With surfing and skateboarding now officially recognized as Olympic sports and set to make their first debut in the 2020 Summer Olympics, and cheerleading and breakdancing granted IOC funding hoping they will join the ranks in 2024, pole dancing is also making its way to the Olympics after the Global Association of International Sports Federation (GAISF) agreed to classify it as professional sport.
Unexpected to many, the addition of pole-dancing doesn't seem that far-fetched upon second thought. The practice has gone a long way from being strictly associated with scantily-clad 'exotic dancers' twirling for cash in sleazy nightclubs, to a self-empowerment movement that boosts confidence and self-esteem.
In many cases, it is practiced as a form of fitness and is officially represented by the International Pole Sports Federation (IPSF) whose goal is to "positively promote pole as an athletic sport."

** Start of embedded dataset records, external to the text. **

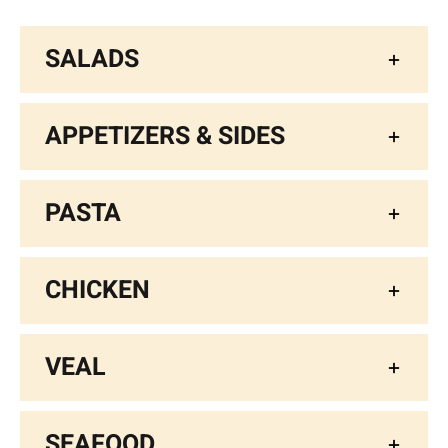
SALADS
APPETIZERS & SIDES
PASTA
CHICKEN
VEAL
SEAFOOD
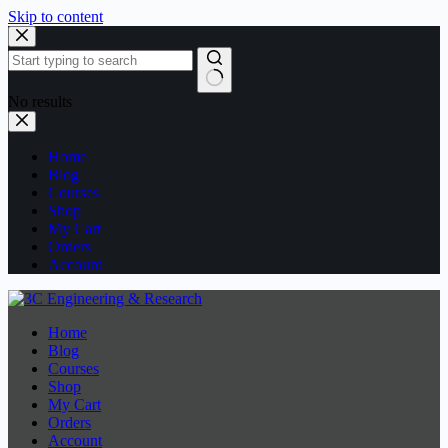
Skip to content
No results
Home
Blog
Courses
Shop
My Cart
Orders
Account
Home
Blog
Courses
Shop
My Cart
Orders
Account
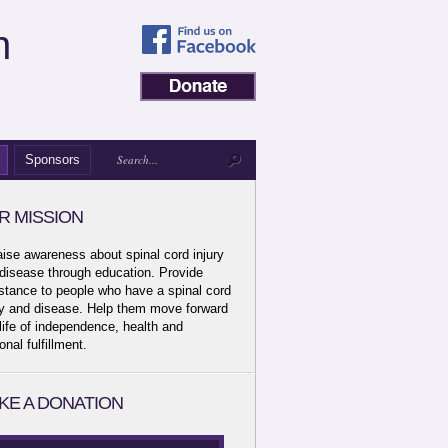
n
Sponsors
R MISSION
aise awareness about spinal cord injury
disease through education. Provide
stance to people who have a spinal cord
ry and disease. Help them move forward
 life of independence, health and
onal fulfillment.
KE A DONATION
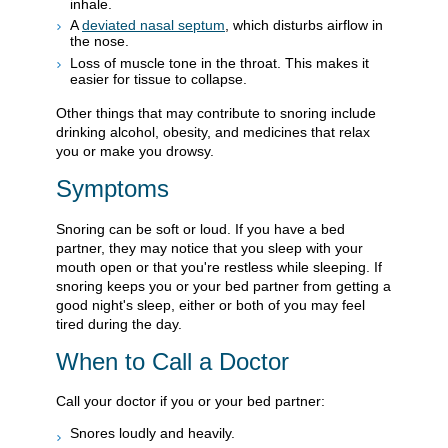
inhale.
A
deviated nasal septum
, which disturbs airflow in
the nose.
Loss of muscle tone in the throat. This makes it
easier for tissue to collapse.
Other things that may contribute to snoring include
drinking alcohol, obesity, and medicines that relax
you or make you drowsy.
Symptoms
Snoring can be soft or loud. If you have a bed
partner, they may notice that you sleep with your
mouth open or that you're restless while sleeping. If
snoring keeps you or your bed partner from getting a
good night's sleep, either or both of you may feel
tired during the day.
When to Call a Doctor
Call your doctor if you or your bed partner:
Snores loudly and heavily.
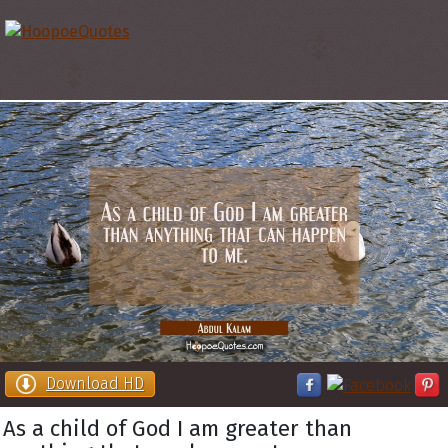
Download HD
As a child of God I am greater than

Now, the Federation has gone a step further by obtaining the "observer status" from GAISF, all thanks to its president Katie Coates, who was campaigning for 11 years to get pole dancing recognized as a sport. What started as a petition with more than 10,000 signatures has blossomed into a historic achievement. In her post on The Telegraph, Coates writes:
"Now Pole [...] can be viewed as it should be – a sport – rather than just controversial titillation. I've always dreamed that maybe Nike would sponsor our athletes and competitions, and now that's a possibility."
Coates understands there will always be "naysayers" who'll refuse to see past traditional pole dancing's purpose. However, she wants the public to understand that professional pole sports are "as far removed from the world of strip clubs and nightclubs as can be."

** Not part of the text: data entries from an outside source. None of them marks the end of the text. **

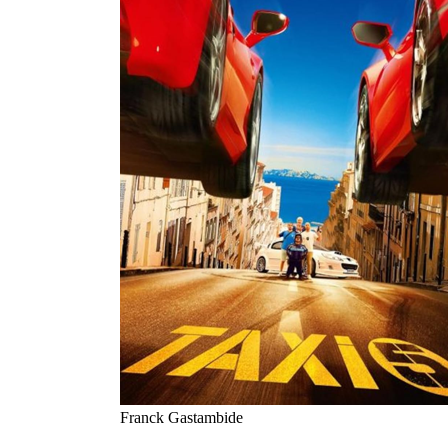
Franck Gastambide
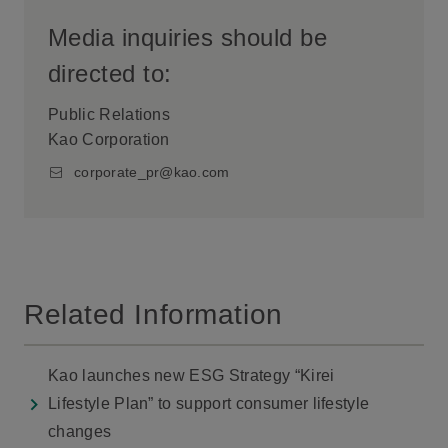
Media inquiries should be
directed to:
Public Relations
Kao Corporation
corporate_pr@kao.com
Related Information
Kao launches new ESG Strategy “Kirei
Lifestyle Plan” to support consumer lifestyle
changes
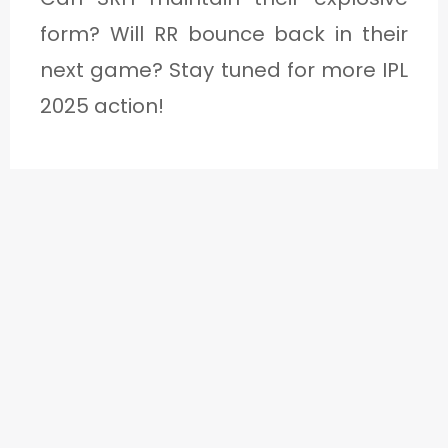
form? Will RR bounce back in their
next game? Stay tuned for more IPL
2025 action!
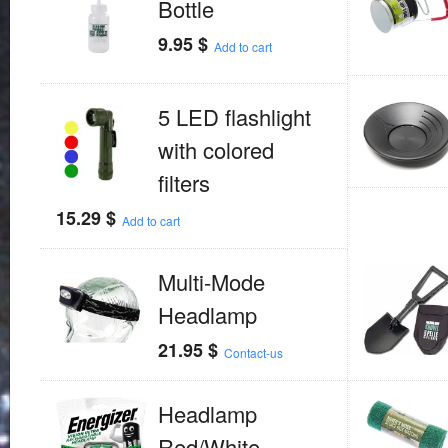
Bottle
9.95
$
Add to cart
5 LED flashlight
with colored
filters
15.29
$
Add to cart
Multi-Mode
Headlamp
21.95
$
Contact-us
Headlamp
Red/White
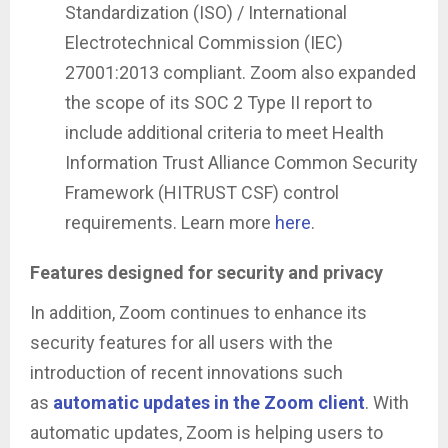
Standardization (ISO) / International
Electrotechnical Commission (IEC)
27001:2013 compliant. Zoom also expanded
the scope of its SOC 2 Type II report to
include additional criteria to meet Health
Information Trust Alliance Common Security
Framework (HITRUST CSF) control
requirements. Learn more
here
.
Features designed for security and privacy
In addition, Zoom continues to enhance its
security features for all users with the
introduction of recent innovations such
as
automatic updates in the Zoom client
. With
automatic updates, Zoom is helping users to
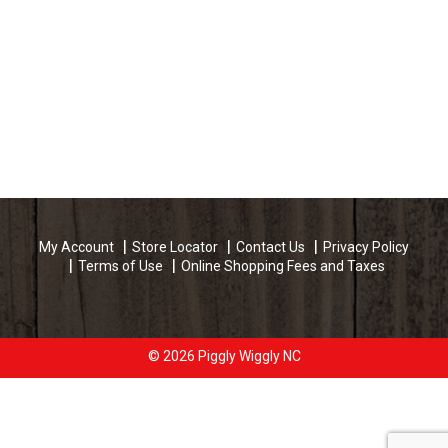
My Account
Store Locator
Contact Us
Privacy Policy
Terms of Use
Online Shopping Fees and Taxes
© 2026 Piggly Wiggly NC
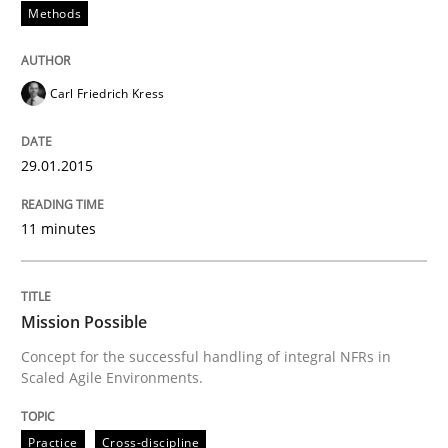
Methods
READ ARTICLE
Carl Friedrich Kress
Practice
Cross-discipline
29.01.2015
Mission Possible
11 minutes
Concept for the successful handling of integral NFRs 
Mission Possible
Concept for the successful handling of integral NFRs in
Scaled Agile Environments.
Written by
Rainer Grau
14. December 2022 · 11 minutes read
Practice
Cross-discipline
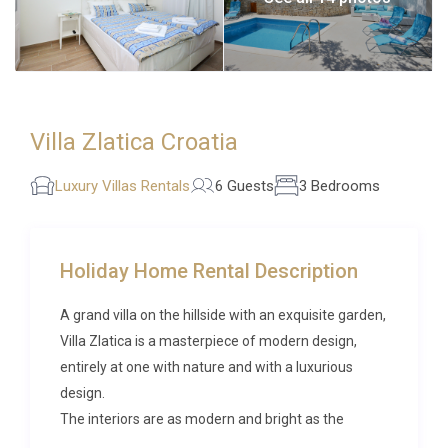
Villa Zlatica Croatia
Luxury Villas Rentals
6 Guests
3 Bedrooms
Holiday Home Rental Description
A grand villa on the hillside with an exquisite garden,
Villa Zlatica is a masterpiece of modern design,
entirely at one with nature and with a luxurious
design.
The interiors are as modern and bright as the
enchanting garden, with a massive set of French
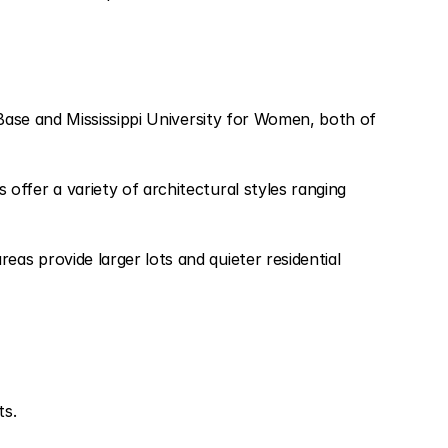
 Base and Mississippi University for Women, both of
ffer a variety of architectural styles ranging
as provide larger lots and quieter residential
ts.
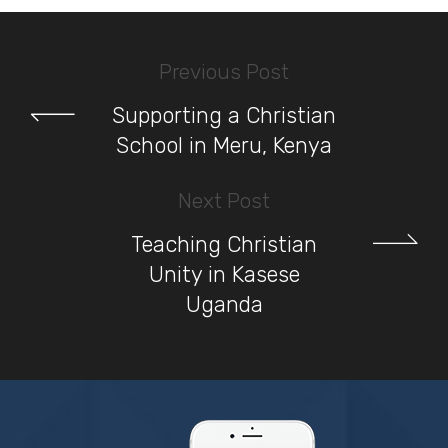
Previous Post
Supporting a Christian
School in Meru, Kenya
Next Post
Teaching Christian
Unity in Kasese
Uganda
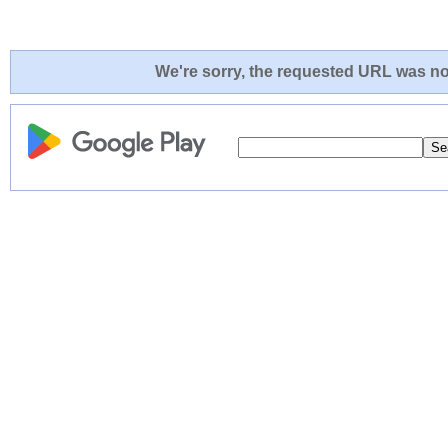
We're sorry, the requested URL was not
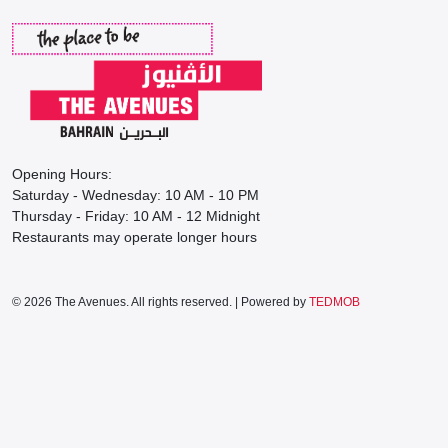
Opening Hours:
Saturday - Wednesday: 10 AM - 10 PM
Thursday - Friday: 10 AM - 12 Midnight
Restaurants may operate longer hours
© 2026 The Avenues. All rights reserved. | Powered by
TEDMOB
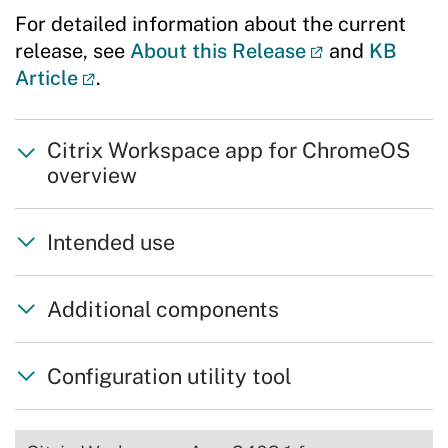
For detailed information about the current
release, see
About this Release
and
KB
Article
.
Citrix Workspace app for ChromeOS
overview
Intended use
Additional components
Configuration utility tool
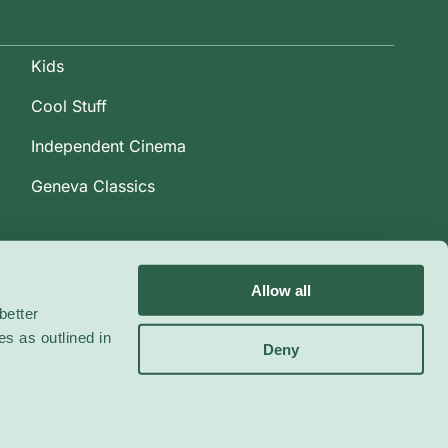
Kids
Cool Stuff
Independent Cinema
Geneva Classics
Allow all
better
es as outlined in
Deny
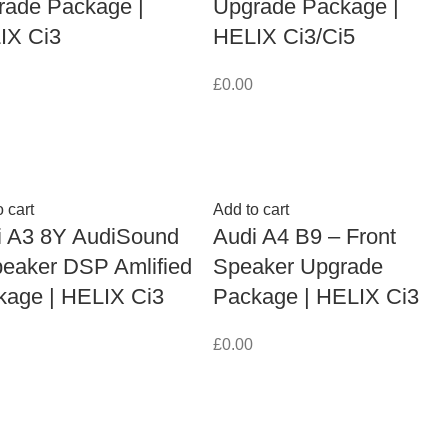
rade Package |
Upgrade Package |
IX Ci3
HELIX Ci3/Ci5
£
0.00
 cart
Add to cart
i A3 8Y AudiSound
Audi A4 B9 – Front
peaker DSP Amlified
Speaker Upgrade
kage | HELIX Ci3
Package | HELIX Ci3
£
0.00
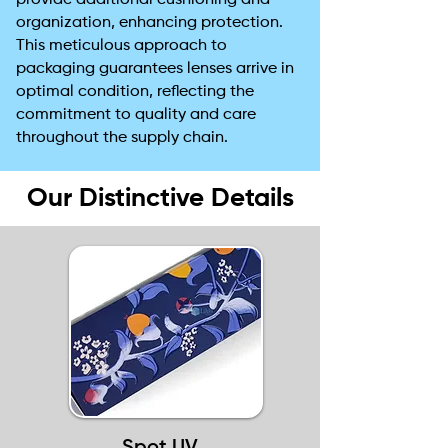
provide additional cushioning and
organization, enhancing protection.
This meticulous approach to
packaging guarantees lenses arrive in
optimal condition, reflecting the
commitment to quality and care
throughout the supply chain.
Our Distinctive Details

"That still exists and has its place in society, but it's almost like saying BMX riding is the same as Tour de France. While we use the same apparatus – the pole – our communities are different. [...]
If you put two videos side by side – traditional pole and pole sports – you would see so much difference in how it's staged, the lighting, costume, movement – everything."
Coates is optimistic that pole dancing will make it into the Olympics, after all, she says, it only took six years to get it recognized as an official sport – a feat that has proven to be much more difficult to many other activities. As for us, we're pretty convinced just by looking at some of these pole dancing videos, so... see you on the pole in 2024?